Shipwrecks

Lizard Point Residency Shows

The wrong course...


Helston Folk Museum & Lumen Gallery, London

A travelling installation depicting the demise of the SS. Mohegan. 

Coined the Cornish Titanic, the SS. Mohegan struck the Manacles, near Porthoustock,  on the 14th October, 1898. Bound for America the Steamer set off from Tilbury but stuck to a chartered course which drove it a mile from the coastline. Despite warning rockets and boats in the area attempting to warn the Mohegan it struck Vase rock and sunk in under 20 minutes, with 106 lives perished. The recovered bodies were taken to St.Keverne Church where the majority were buried in a mass grave. Today, a solitary cross marks their place of rest.
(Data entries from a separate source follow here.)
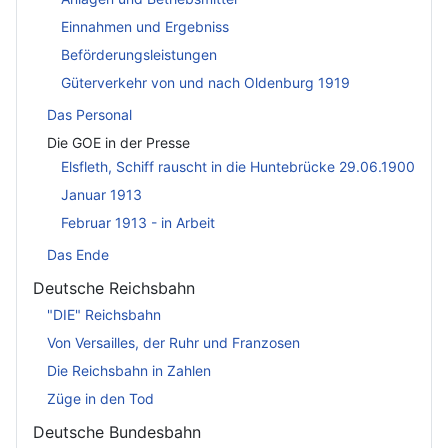
Einnahmen und Ergebniss
Beförderungsleistungen
Güterverkehr von und nach Oldenburg 1919
Das Personal
Die GOE in der Presse
Elsfleth, Schiff rauscht in die Huntebrücke 29.06.1900
Januar 1913
Februar 1913 - in Arbeit
Das Ende
Deutsche Reichsbahn
"DIE" Reichsbahn
Von Versailles, der Ruhr und Franzosen
Die Reichsbahn in Zahlen
Züge in den Tod
Deutsche Bundesbahn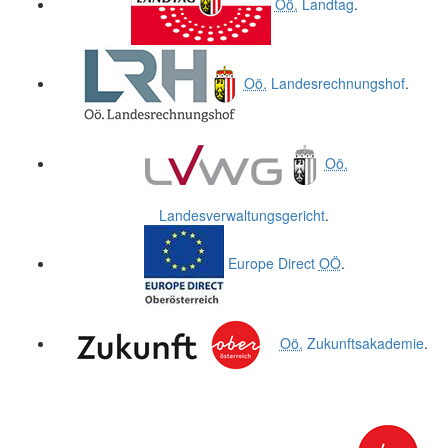
Oö.
Landtag
.
Oö.
Landesrechnungshof
.
Oö.
Landesverwaltungsgericht
.
Europe Direct
OÖ
.
Oö.
Zukunftsakademie
.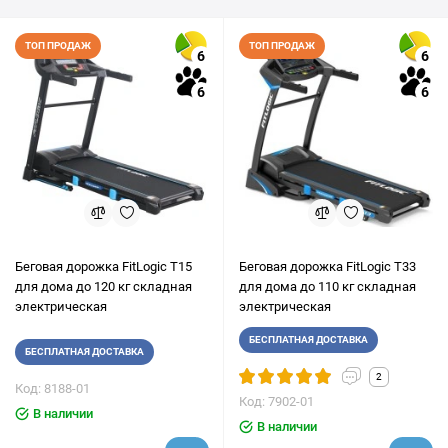
ТОП ПРОДАЖ
ТОП ПРОДАЖ
6
6
6
6
Беговая дорожка FitLogic T15
Беговая дорожка FitLogic T33
для дома до 120 кг складная
для дома до 110 кг складная
электрическая
электрическая
БЕСПЛАТНАЯ ДОСТАВКА
БЕСПЛАТНАЯ ДОСТАВКА
2
Код: 8188-01
Код: 7902-01
В наличии
В наличии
There was little evidence as to why the Steamer had been driven unto the rocks. A court ruling concluded this was simply ‘…the wrong course.’ 
The horror of these events may be a distant memory but the flattened remains of the Streamer survives as a notable dive site for underwater explorers and has been reclaimed by the sea as a host to dead men’s fingers, corals and anemones. 

In remembrance of all who perished with the SS. Mohegan and of my colleague, Neil Warrior, Air France crash victim, lost in the Atlantic Ocean.